Lawler revealed that the CIA had already gathered substantial proof showing that Khan’s network was supplying nuclear technology and components to multiple foreign programmes. He said Khan had “certain Pakistani generals and leaders on his payroll,” though he stressed this did not amount to an officially sanctioned state operation.

 Lawler said intelligence officials were initially slow to grasp the full extent of AQ Khan’s operations, explaining that Khan had become an “outward proliferator” exporting nuclear technology overseas. “I started calling Khan the ‘Merchant of Death,’” he noted, highlighting Khan’s vast network and the decades-long shift from sourcing technology for Pakistan to distributing it to other countries.

The CIA officer also detailed the agency’s sabotage campaign, explaining how US intelligence ensured that sensitive equipment destined for illicit nuclear programmes would never work properly. “Centrifuge facilities were particularly vulnerable,” he noted. “We made sure things would constantly break and not work.”

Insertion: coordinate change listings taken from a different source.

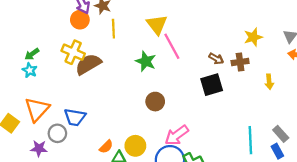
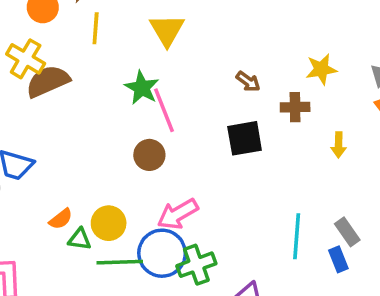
pink line: (172, 46) -> (164, 110), moved
brown arrow: (216, 59) -> (248, 82), moved

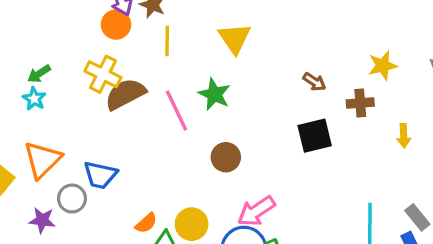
pink line: (164, 110) -> (176, 111), moved

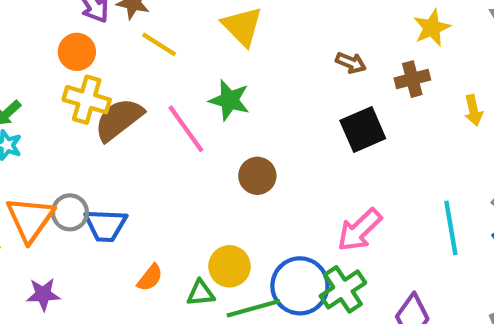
orange circle: (116, 25) -> (77, 52), moved
yellow line: (167, 41) -> (159, 44), turned -48
gray circle: (72, 199) -> (70, 212), moved
pink arrow: (256, 211) -> (359, 230), moved
orange semicircle: (146, 223) -> (150, 278), moved

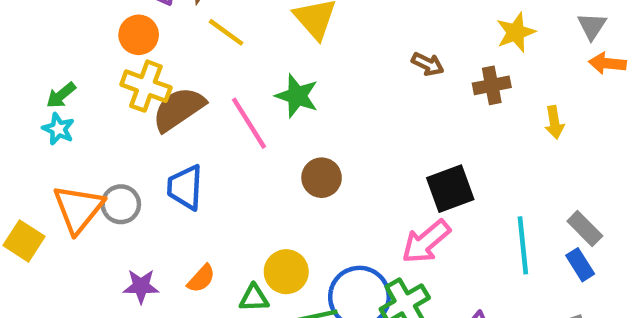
black square: (363, 130) -> (450, 189), moved
blue trapezoid: (105, 225) -> (185, 187), moved, turned 87
purple star: (43, 294) -> (141, 286), moved

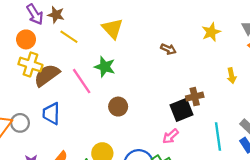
brown cross: (492, 85) -> (195, 97), moved
pink arrow: (426, 242) -> (170, 136), size x0.7

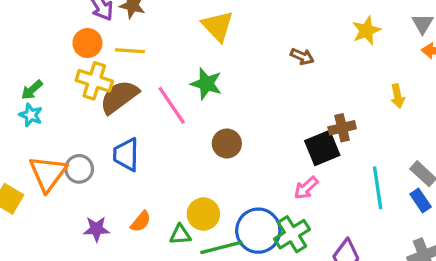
yellow line: (69, 37) -> (130, 51), moved, turned -30

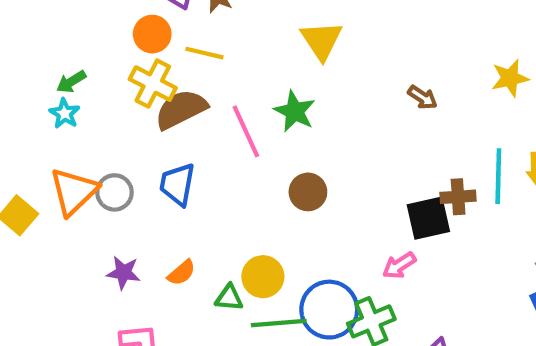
cyan line: (378, 188) -> (498, 176), moved

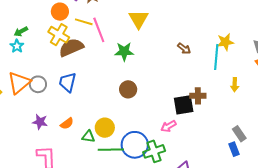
green star: (295, 111) -> (124, 52), turned -30
pink line: (246, 131) -> (99, 30), moved
cyan line: (498, 176) -> (216, 57), moved

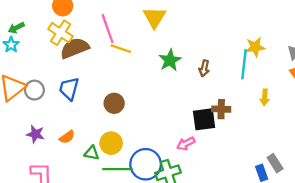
yellow line: (84, 22) -> (121, 49), moved
brown arrow: (184, 49) -> (204, 68), moved, turned 64
green star: (124, 52) -> (170, 60), moved, turned -30
brown circle: (128, 89) -> (114, 103), moved
gray rectangle: (239, 134) -> (275, 163), moved

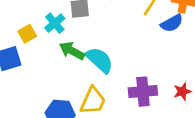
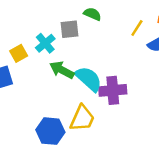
purple cross: (143, 92) -> (113, 90), moved

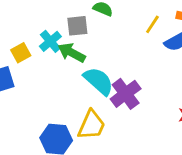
green arrow: (62, 70) -> (72, 53), moved
purple cross: (113, 90) -> (126, 94), turned -32

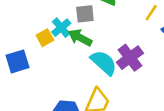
yellow square: (21, 53) -> (45, 38), moved
purple cross: (126, 94) -> (130, 58), moved

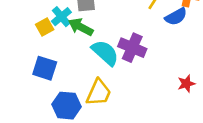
purple cross: (130, 58) -> (132, 48), turned -30
blue square: (17, 61) -> (45, 68), moved, turned 35

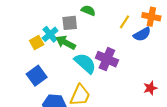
blue square: (45, 68) -> (37, 76), turned 36

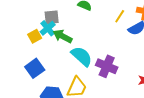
gray square: (70, 23) -> (52, 17), moved
purple cross: (107, 59) -> (107, 66), moved

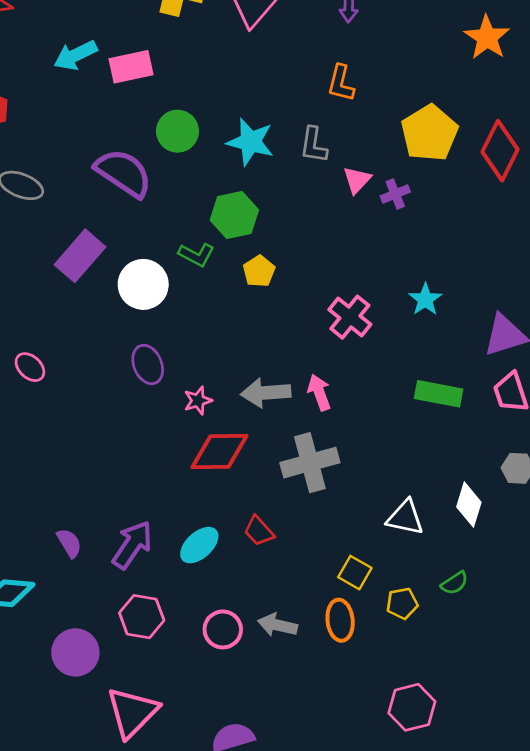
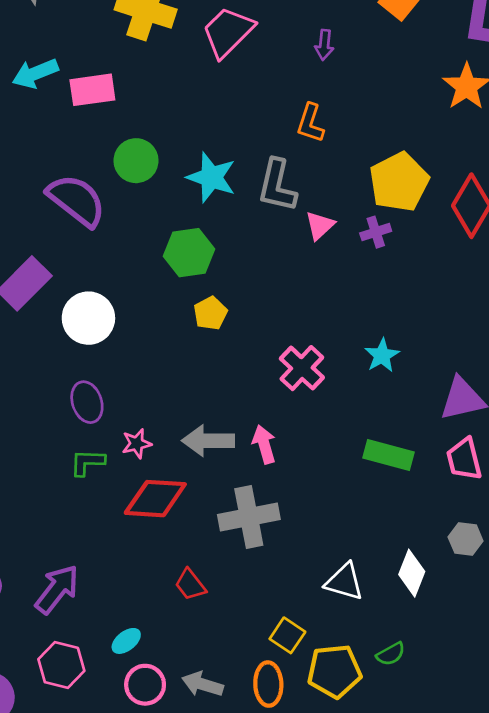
gray L-shape: (314, 145) -> (277, 186), size x1.4
purple cross: (395, 194) -> (376, 232), moved
green L-shape: (196, 255) -> (87, 462), moved, turned 150
cyan ellipse: (199, 545) -> (126, 641), moved, size x0.7
yellow pentagon: (402, 603) -> (334, 671), size x1.6

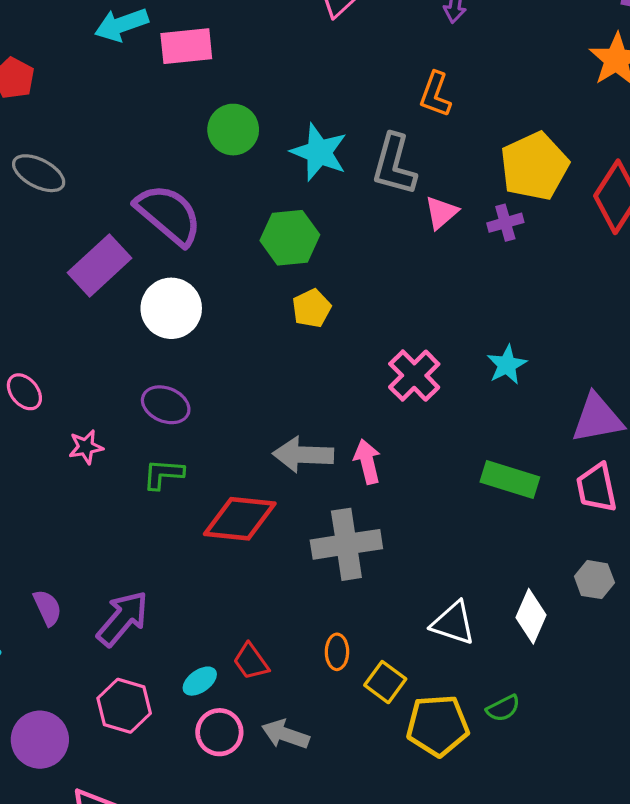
purple semicircle: (76, 200) -> (169, 215), moved
purple ellipse: (87, 402) -> (166, 405), turned -51
pink star: (137, 444) -> (86, 447), moved
red trapezoid: (190, 585) -> (251, 661), moved
orange ellipse: (268, 684) -> (337, 652), moved, size x0.7

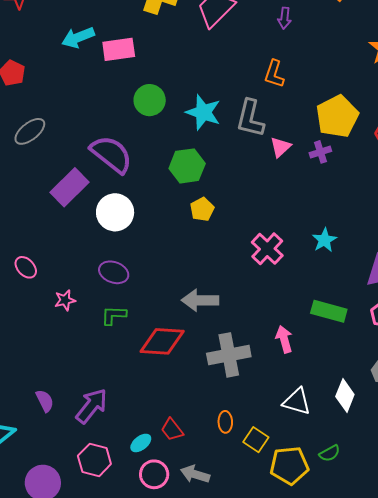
gray ellipse: (39, 173) -> (30, 131), turned -64
pink arrow: (367, 462) -> (284, 339), moved

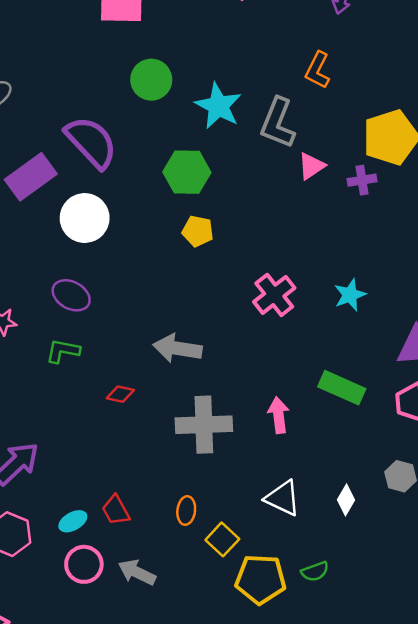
yellow pentagon: (202, 209) -> (198, 231), turned 30
red diamond: (162, 341) -> (120, 394), size x0.5
white diamond: (345, 396) -> (346, 500), size x0.7

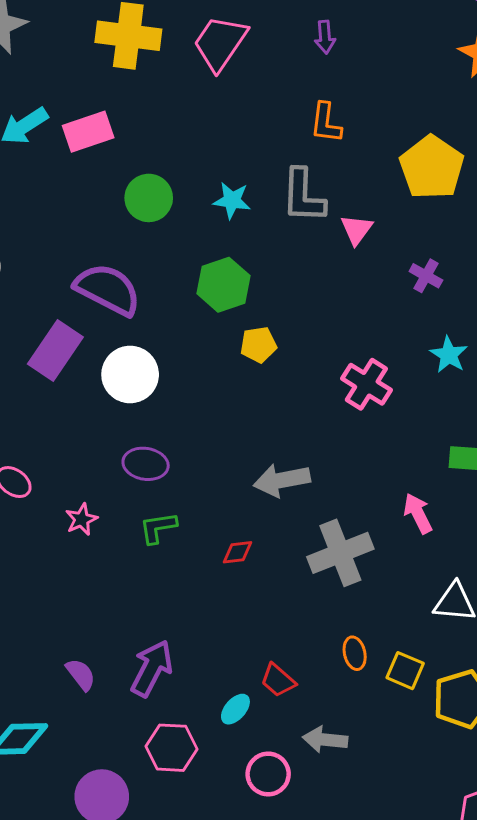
cyan star: (218, 106) -> (232, 200), size x0.7
purple cross: (362, 180) -> (426, 276), moved, turned -32
pink circle: (84, 564) -> (268, 774), moved

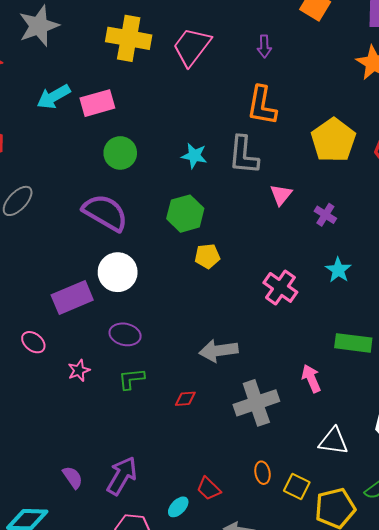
orange L-shape: (326, 123) -> (262, 106), size x1.4
green circle: (149, 198) -> (120, 153), moved
pink triangle: (357, 230) -> (281, 195), moved
purple rectangle: (55, 351) -> (72, 298), moved, turned 30

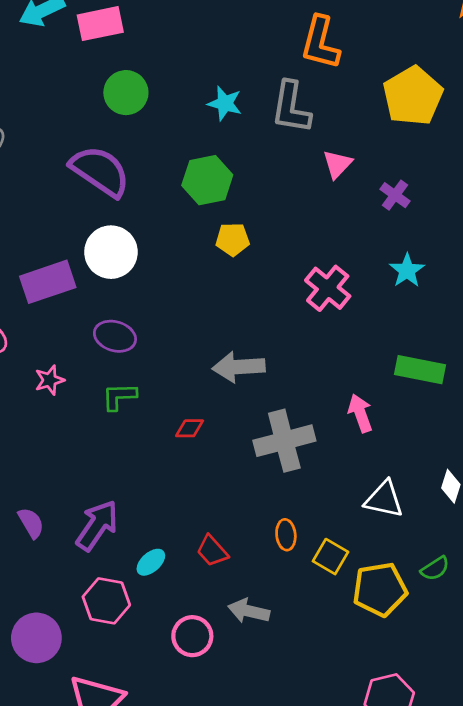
cyan ellipse: (178, 507) -> (151, 562), moved

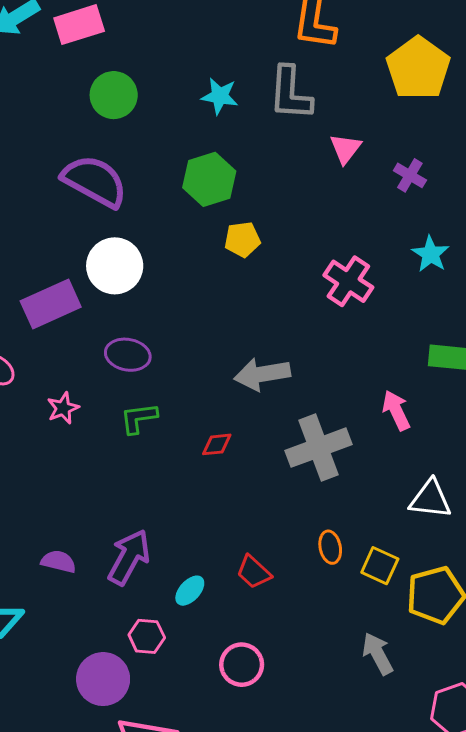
purple semicircle: (31, 523) -> (58, 562), turned -40
pink hexagon: (106, 601) -> (147, 636), size x0.7
gray arrow: (249, 611) -> (378, 654), moved, turned 54
purple circle: (36, 638) -> (103, 679), moved

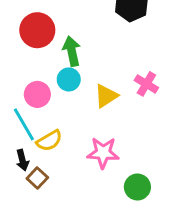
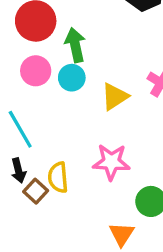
pink circle: (37, 94) -> (36, 71), moved
yellow semicircle: (49, 141) -> (58, 177), moved, turned 115

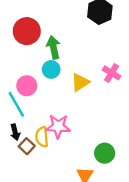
pink circle: (36, 71) -> (27, 86), moved
pink star: (111, 162) -> (58, 126), moved

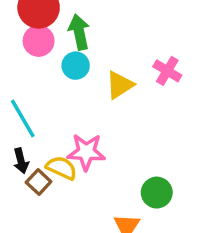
pink circle: (27, 86) -> (39, 41), moved
yellow semicircle: (42, 137) -> (61, 168), turned 120

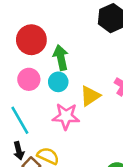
pink circle: (39, 41) -> (29, 79), moved
pink star: (86, 152) -> (66, 116), moved

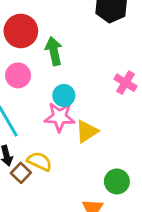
cyan circle: (58, 82) -> (64, 95), moved
yellow triangle: (90, 96) -> (87, 131), moved

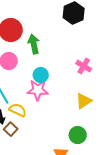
yellow triangle: (87, 131) -> (84, 101), moved
yellow semicircle: (39, 161) -> (18, 110), moved

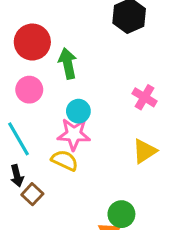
yellow semicircle: (18, 110) -> (65, 160), moved
green circle: (78, 135) -> (121, 214), moved

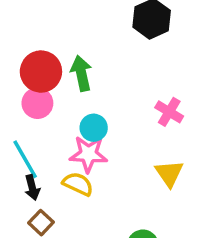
red circle: (32, 42) -> (41, 72), moved
yellow triangle: (144, 151) -> (169, 173), turned -32
black arrow: (17, 176) -> (32, 187), moved

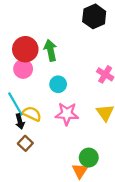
pink star: (88, 154) -> (67, 114), moved
yellow semicircle: (78, 184) -> (32, 114), moved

This covert disruption played a critical role in slowing the spread of nuclear technology to states like Libya, Iran, and North Korea.

Post-9/11 Fears 

Lawler emphasised that after the 9/11 attacks, the CIA’s Counterterrorist Center and Director George Tenet were determined to ensure that AQ Khan was not funnelling nuclear materials to al-Qaeda or other terrorist groups. This led to intensified monitoring of Pakistan’s nuclear infrastructure.